Lyonel Laurenceau en homenaje a Santo Domingo

POR CLARA SILVESTRE
En el trabajo pictórico de Lyonel Laurenceau cada personaje es diferente, porque aunque a la vista salten muchas similitudes, en cada expresión cada uno revela lo que es, y, en ese sentido, el rol que le ha tocado vivir.

En esta muestra, el maestro nacido en Haití hace un homenaje a Santo Domingo; destaca los puntos que a su juicio son característicos a los dominicanos. “El sitio que este país dio a mi pintura, aunque yo no viva aquí, es tan grande que necesito dar ese respeto cada vez que pueda hacerlo”, reconoció el artista.

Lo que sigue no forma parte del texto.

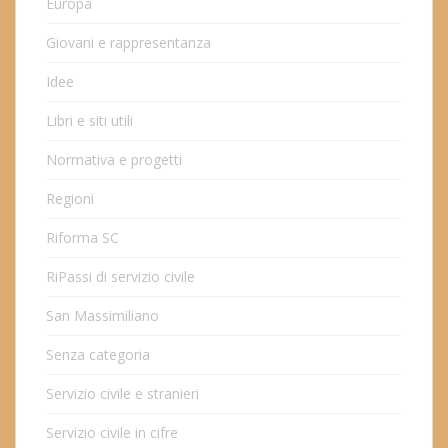
Europa
Giovani e rappresentanza
Idee
Libri e siti utili
Normativa e progetti
Regioni
Riforma SC
RiPassi di servizio civile
San Massimiliano
Senza categoria
Servizio civile e stranieri
Servizio civile in cifre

En la obra de Laurenceau la presencia humana es relevante y decisiva. Ha pintado la gente de casi 20 países. Descubre con ello una interesante manera de encontrar similitudes y diferencias entre un país y otro, plasmándolas en el lienzo a su propio estilo.

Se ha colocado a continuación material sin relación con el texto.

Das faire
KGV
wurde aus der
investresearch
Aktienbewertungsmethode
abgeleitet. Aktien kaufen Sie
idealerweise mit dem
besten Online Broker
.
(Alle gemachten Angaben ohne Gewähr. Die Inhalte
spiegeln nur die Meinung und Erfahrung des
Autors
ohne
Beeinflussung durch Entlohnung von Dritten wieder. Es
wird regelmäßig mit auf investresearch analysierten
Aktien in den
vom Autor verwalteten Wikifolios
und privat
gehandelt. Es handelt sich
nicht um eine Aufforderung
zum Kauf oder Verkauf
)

El maestro, de padre haitiano y madre francesa, vive desde hace 40 años en Canadá, pero reconoce la amplia calidad artística de su país de origen. “Haití es uno de los más conocidos a través del mundo por la calidad de su obra. Nací y viví allá, y recibí excelente influencia. Ahora bien, he expuesto tantas veces en República Dominicana y desde hace tanto tiempo, que siento que tengo alma dominicana también”.

Laurenceau, quien ha presentado más de 150 exposiciones a través del mundo, expresa que su papel consiste en vigilar, aprender y descubrir, con imaginación y mucha psicología, “por ejemplo, los colores en muchos países latinos no son los mismos, aunque se encuentren en el trópico, y el color azul es diferente entre latinos y franceses”. 

La pintura que realiza la enmarca dentro de lo que se conoce como expresionismo simbólico, en donde a simple vista se pueden descubrir esos símbolos, pero necesariamente hay que observar mas allá con la finalidad de interpretar y entender.

“Pinto muchos niños, pero no con la finalidad de hacer muchos retratos, es más para que sea un pretexto para pintar el rol del personaje. Pinto mis niños, pero cada vez están jugando un papel diferente, y ya sean niños grandes y pequeños cada uno es diferentes, porque aunque parezcan que tienen el mismo rostro cada uno es diferente al otro”, destacó.

El maestro confiesa que pinta de día y de noche, e incluso la última pintura de esta exposición la realizó en el hotel. La actual exposición, que presenta en el Museo de Las Casas Reales, la conforman alrededor de 20 piezas.

Laurenceau comenta que en una de sus obras una niña duerme en los brazos de la mamá caballo, quien con ternura inclina la cabeza en señal de protección, y el caballo hombre se encuentra atrás vigilando. Explica que lo que hace es un paralelo entre el reino animal y humano, indicando que la madre de la niña se encuentra tranquila porque en el reino animal la madre hace el mismo trabajo que ella para proteger a la niña.